Piqûre de rappel à Bichat
Lancée le 14 octobre, la grève du codage provoque de nombreux remous dans les couloirs des 39 hôpitaux de l'AP-HP. Le 24 janvier, un document interne que s'est procuré « Le Quotidien », à l'attention de l'« encadrement soignant » de l'AP-HP « Nord » (le groupe hospitalier du nord de Paris qui regroupe 8 établissements), a fait office d'une piqûre de rappel aux personnels paramédicaux concernant leurs « obligations en matière de cotation des actes et de l'activité ».
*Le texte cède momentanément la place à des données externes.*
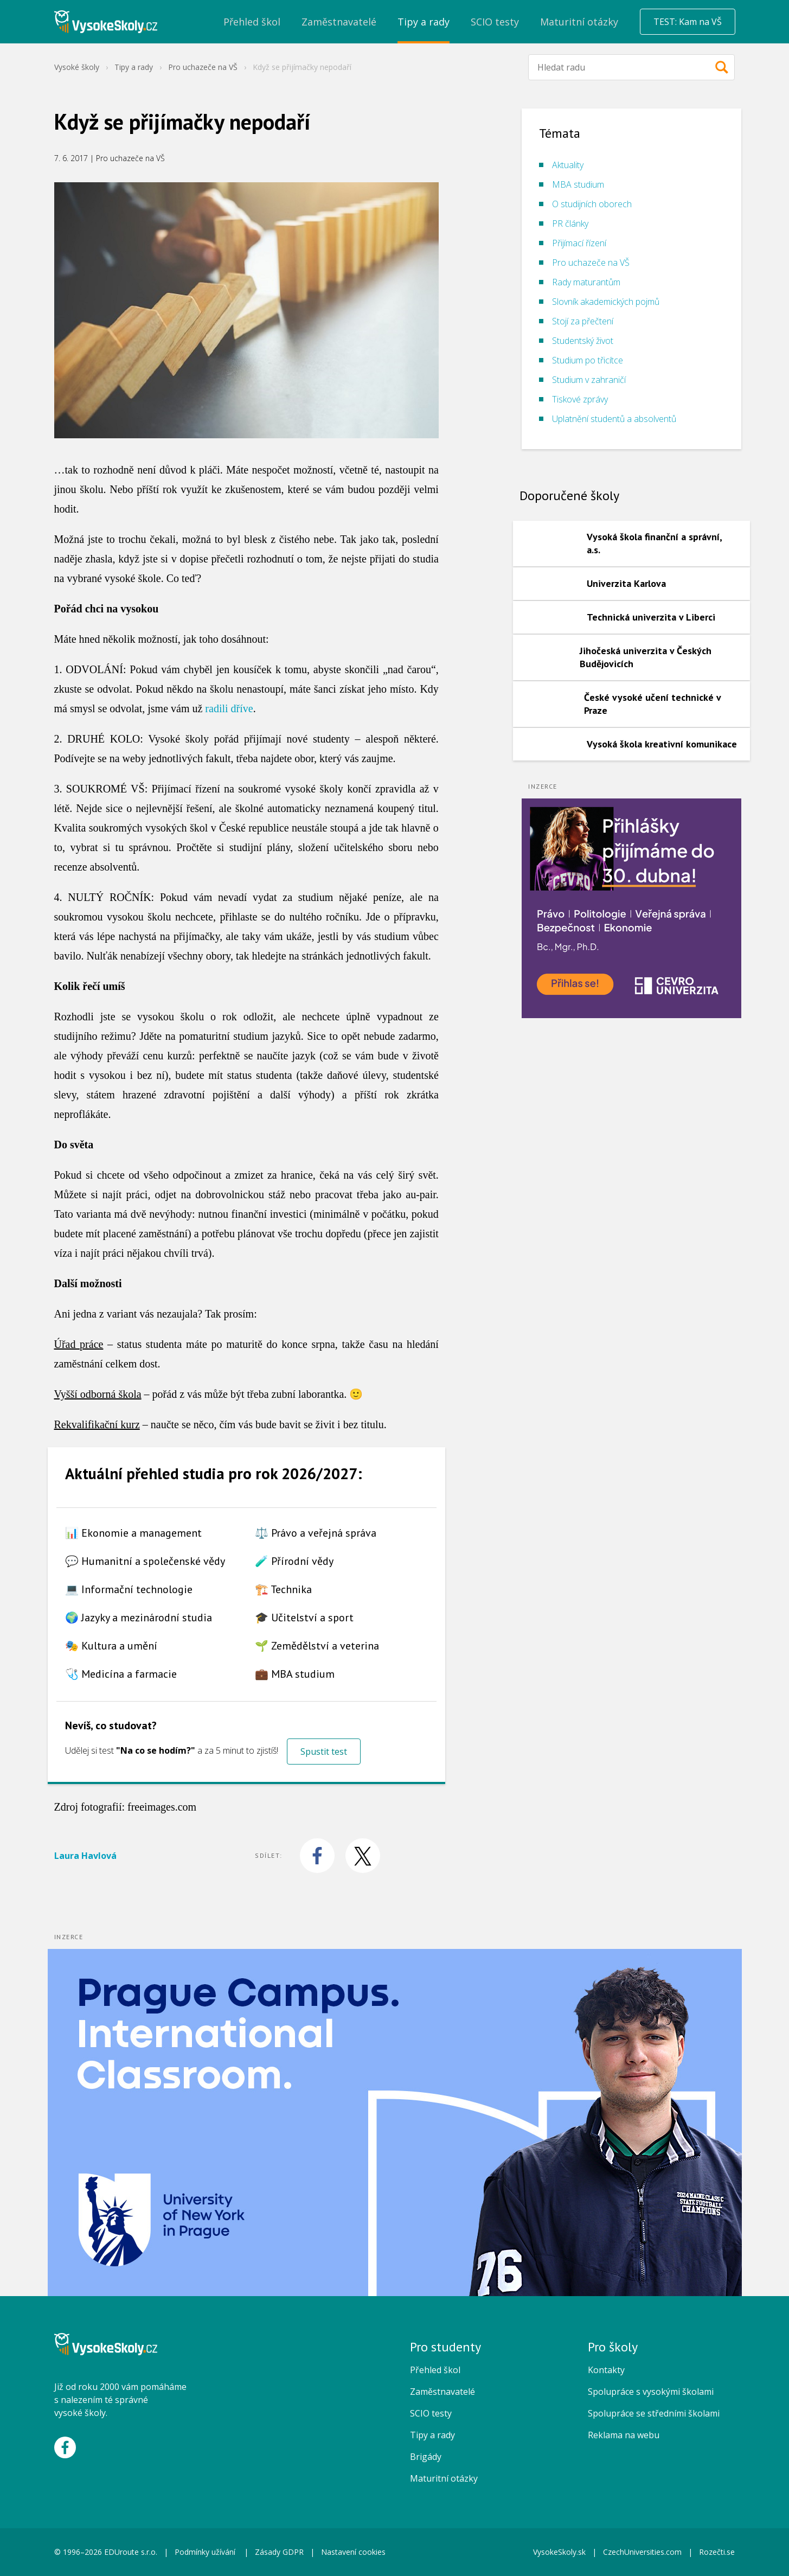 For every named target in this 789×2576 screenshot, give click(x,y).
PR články (570, 223)
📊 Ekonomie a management (133, 1533)
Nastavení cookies (353, 2552)
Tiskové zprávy (580, 399)
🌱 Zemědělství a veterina (317, 1646)
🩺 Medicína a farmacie (121, 1674)
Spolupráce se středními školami (654, 2413)
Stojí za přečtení (582, 321)
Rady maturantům (586, 282)
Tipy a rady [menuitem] (423, 21)
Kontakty (606, 2370)
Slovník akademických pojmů (605, 302)
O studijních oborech (592, 204)
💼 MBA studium (295, 1674)
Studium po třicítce (587, 360)
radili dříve (229, 708)
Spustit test (323, 1751)
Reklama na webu (623, 2435)
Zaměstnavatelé (442, 2392)
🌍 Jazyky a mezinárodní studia (138, 1617)
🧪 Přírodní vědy (294, 1561)
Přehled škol (435, 2370)
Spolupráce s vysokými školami (651, 2392)
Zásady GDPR (279, 2552)
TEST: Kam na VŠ (687, 22)
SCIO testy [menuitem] (495, 21)
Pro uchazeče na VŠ (203, 67)
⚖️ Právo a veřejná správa (315, 1533)
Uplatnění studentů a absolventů (614, 419)
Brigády (425, 2457)
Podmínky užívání (206, 2552)
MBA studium (578, 184)
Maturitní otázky (444, 2478)
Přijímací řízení (579, 243)
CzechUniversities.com (642, 2552)
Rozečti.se (717, 2552)
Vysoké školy (76, 67)
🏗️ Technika (283, 1589)
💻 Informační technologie (129, 1589)
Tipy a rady (133, 67)
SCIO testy (431, 2413)
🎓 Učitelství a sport (304, 1617)
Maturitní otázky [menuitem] (579, 21)
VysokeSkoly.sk (559, 2552)
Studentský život (582, 341)
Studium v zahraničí (589, 380)
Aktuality (567, 165)
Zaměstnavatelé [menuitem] (339, 21)
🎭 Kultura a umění (111, 1646)
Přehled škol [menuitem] (251, 21)
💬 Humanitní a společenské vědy (145, 1561) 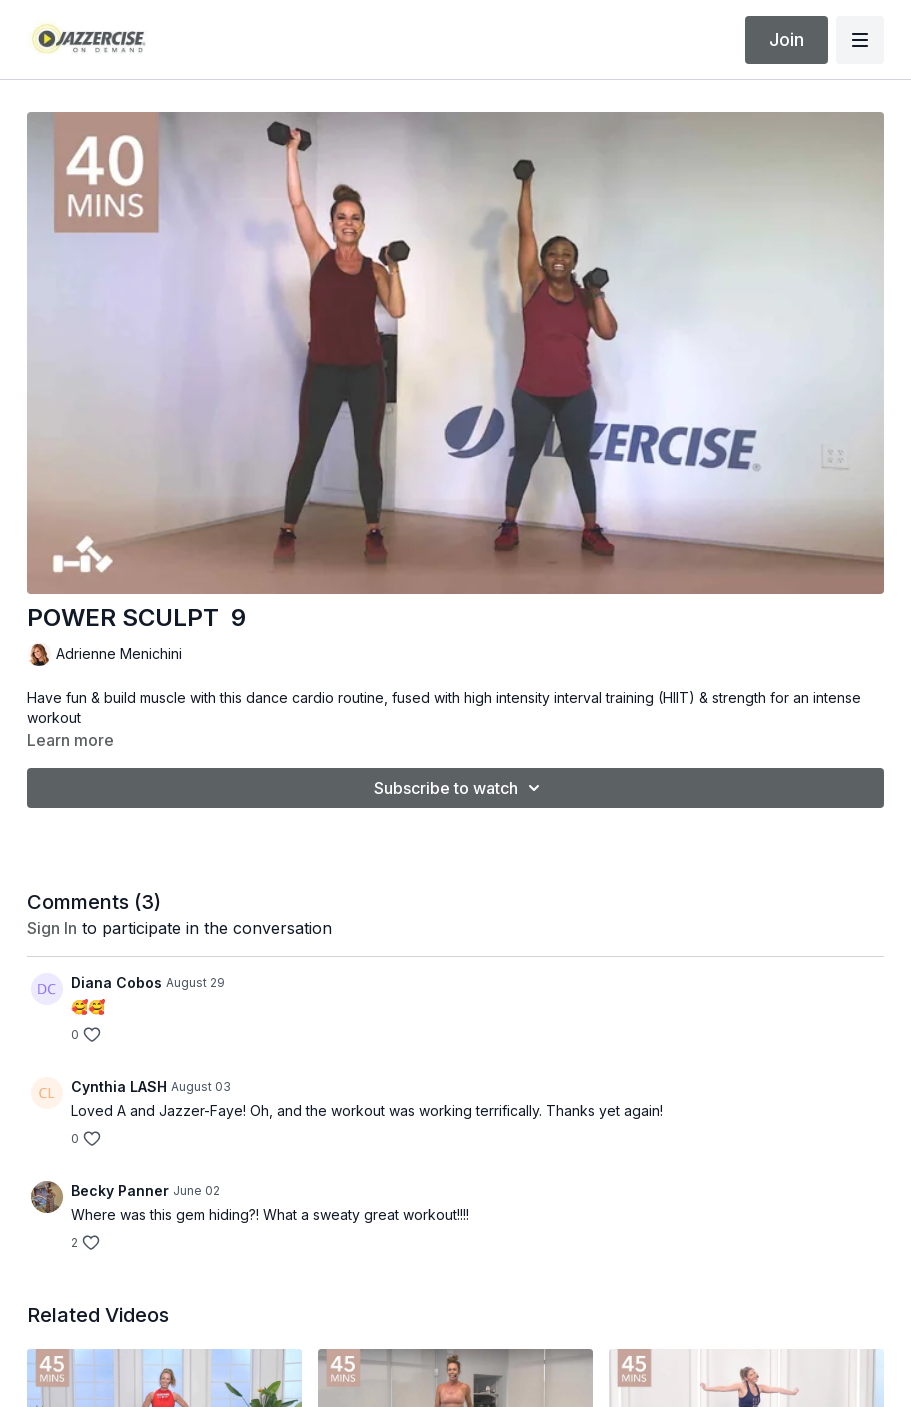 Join (786, 39)
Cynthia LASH (119, 1086)
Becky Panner (120, 1190)
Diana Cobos (116, 982)
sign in (52, 928) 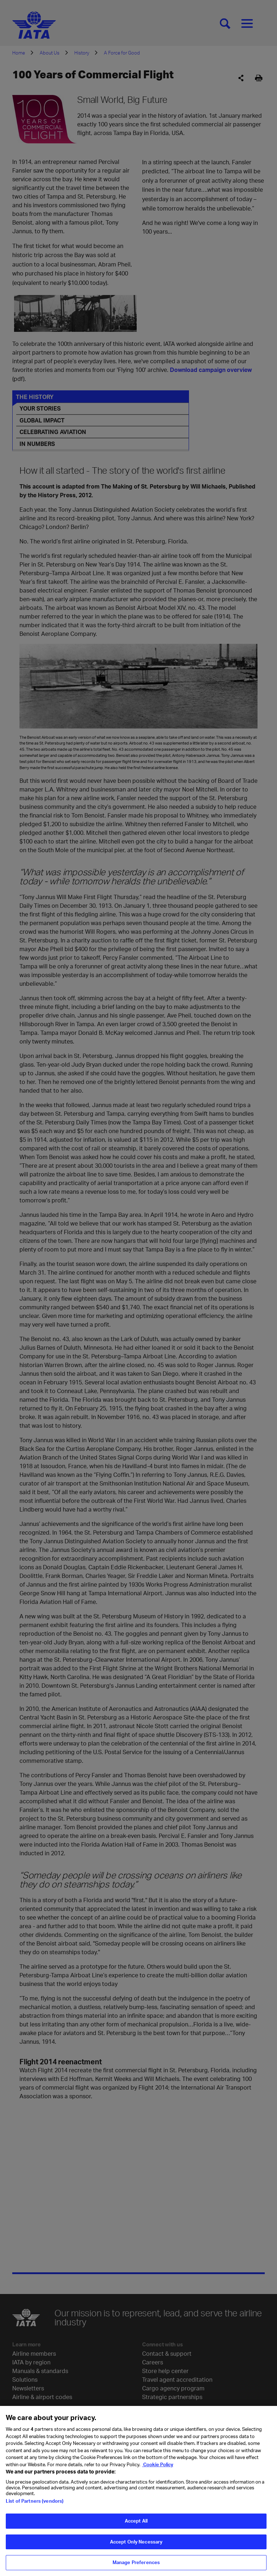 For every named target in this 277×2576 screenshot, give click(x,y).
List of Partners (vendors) (34, 2501)
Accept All (136, 2521)
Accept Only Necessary (136, 2542)
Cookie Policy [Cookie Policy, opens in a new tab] (157, 2464)
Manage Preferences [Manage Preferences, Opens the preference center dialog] (136, 2562) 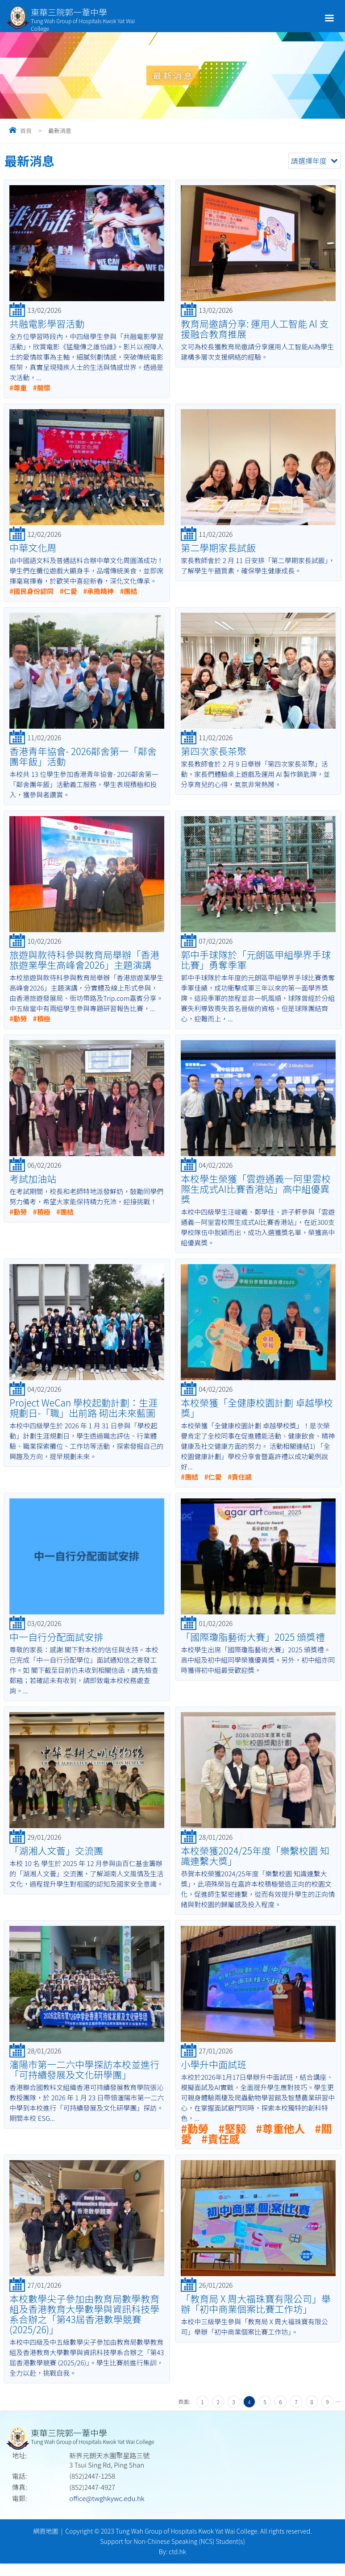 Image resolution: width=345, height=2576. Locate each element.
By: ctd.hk (172, 2551)
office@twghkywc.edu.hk (106, 2498)
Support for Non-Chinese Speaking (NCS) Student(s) (172, 2541)
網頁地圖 (45, 2530)
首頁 (26, 130) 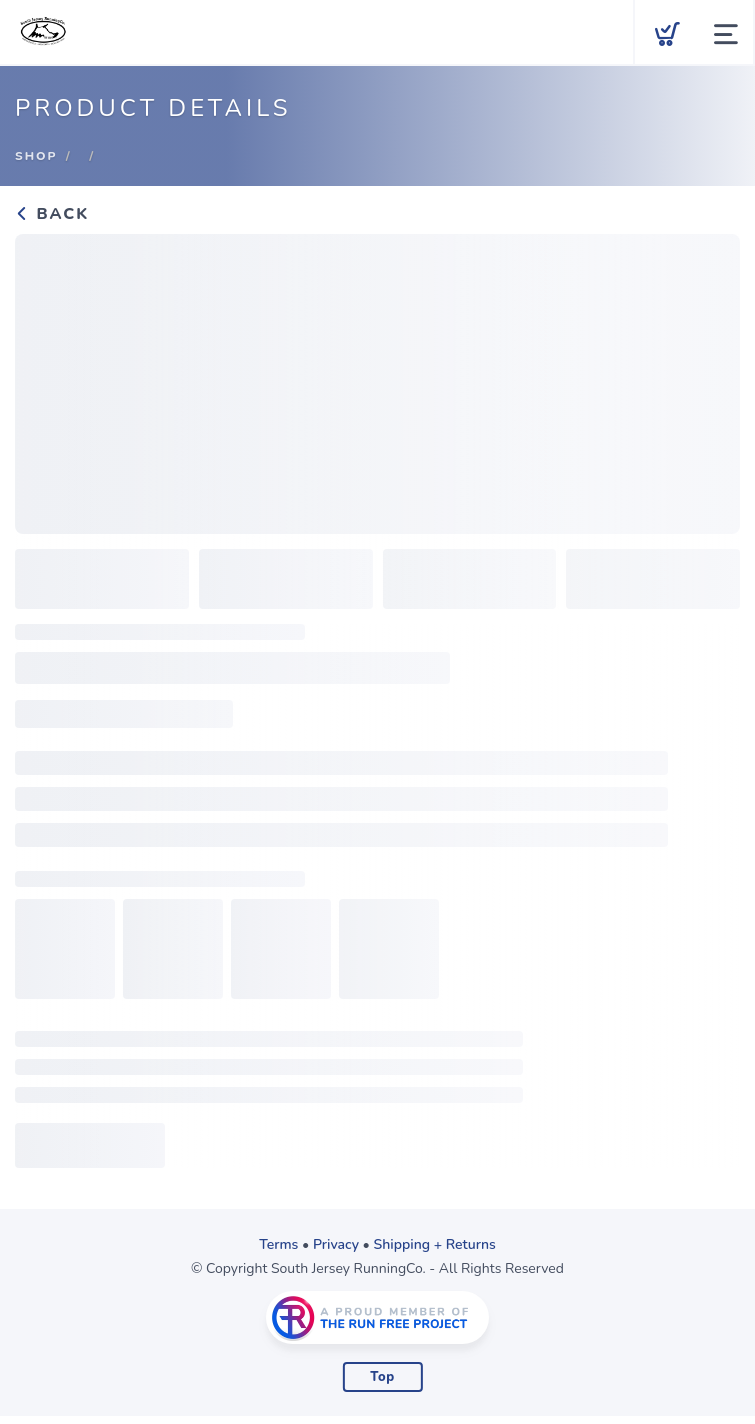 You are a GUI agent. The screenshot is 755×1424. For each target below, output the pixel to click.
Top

« La direction et l'encadrement peuvent demander à un professionnel, quel qu'il soit, de coter ou de coder des actes (...), lit-on dans cette note signée par le DRH du groupe hospitalier. Le respect des consignes passées en ce sens constitue donc une obligation ». Dès lors, « tout manquement injustifié à l'obligation d'obéissance hiérarchique expose l'agent à une sanction disciplinaire, voire à une retenue sur rémunération pour absence de service fait ».
Manque à gagner
La direction rappelle au passage les conséquences de la grève du codage « pour la prise en charge des patients, notamment pour les examens demandés en urgence, pour lesquels il n'y aurait pas de traçabilité », ainsi que les répercussions financières de la non-cotation des actes pour le groupe hospitalier. « Ce manque à gagner [non chiffré, NDLR] couvre aussi bien les aspects financiers de valorisation de l'activité que le calcul des dotations publiques qui sont souvent basées sur l'étendue des files actives. L'absence de cotation pénalise donc principalement le GHU AP-HP.Nord au profit d'autres structures et nous fragilise donc collectivement. »
Interrogée ce mardi lors de ses vœux à la presse, Agnès Buzyn s'est employée à calmer le jeu au sujet d'éventuelles sanctions dans les hôpitaux liées d'une part à la grève du codage et d'autre part aux démissions des médecins de leurs fonctions administratives. « Je ne suis pas du tout dans une démarche de sanction, absolument pas. Nous sommes face à des soignants en souffrance, a-t-elle temporisé. Le but est de leur montrer que nous sommes à leurs côtés, que nous déployons un plan d'urgence très sérieux. »
50 démissions à Rennes
Alors qu'une nouvelle journée de mobilisation hospitalière est prévue le 14 février, le collectif inter-hôpitaux (CIH) s'est réuni dimanche 26 janvier en assemblée générale pour définir les suites à donner au mouvement (à Paris et localement).
La grève du codage a été reconduite, « partout où la communauté médicale est suffisamment forte pour résister au chantage » des directions, a indiqué le Pr André Grimaldi à l'AFP, confirmant l'existence de « menaces de sanctions disciplinaires » ou « de ne plus payer des médicaments très chers ».
Le collectif inter-hôpitaux a également décidé de passer à l'acte et d'envoyer cette semaine des lettres de « démissions collectives signées individuellement » aux directions de leurs établissements respectifs. Une cinquantaine de médecins et chefs de service du CHU de Rennes ont mis à exécution cette menace lundi 27 janvier.
Selon le Dr Hervé Léna, médecin démissionnaire rennais, les praticiens protestent notamment contre « la tarification à l'activité qui est un goulet d'étranglement absolument phénoménal, la diminution du financement global de la santé et des missions qui n'arrêtent pas d'augmenter sans qu'il n'y ait des ressources en regard ».